Once you find the line containing "projeye katılan vatandaşlar, mağdur" in the data below, copy it and each following line exactly, up to and including the line containing "başlangıç seviyesinde olduğu belirtti.", and nothing else.

=-=-=

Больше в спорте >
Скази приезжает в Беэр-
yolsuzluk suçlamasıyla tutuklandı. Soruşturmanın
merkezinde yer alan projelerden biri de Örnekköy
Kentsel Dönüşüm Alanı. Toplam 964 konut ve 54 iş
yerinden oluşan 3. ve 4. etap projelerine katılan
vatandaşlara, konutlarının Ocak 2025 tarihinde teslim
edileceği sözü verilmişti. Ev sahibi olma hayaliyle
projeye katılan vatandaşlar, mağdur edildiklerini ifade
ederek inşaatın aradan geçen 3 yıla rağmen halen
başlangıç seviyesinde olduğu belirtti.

=-=-=

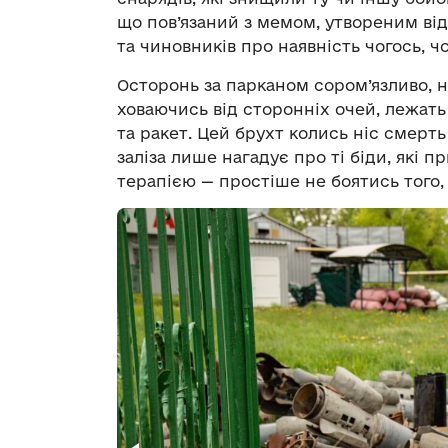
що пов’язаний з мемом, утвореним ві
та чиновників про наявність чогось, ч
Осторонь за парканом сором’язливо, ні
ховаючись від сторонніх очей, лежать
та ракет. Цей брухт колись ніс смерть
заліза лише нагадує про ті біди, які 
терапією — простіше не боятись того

=-=-=

### Result of this exercise
projeye katılan vatandaşlar, mağdur edildiklerini ifade
ederek inşaatın aradan geçen 3 yıla rağmen halen
başlangıç seviyesinde olduğu belirtti.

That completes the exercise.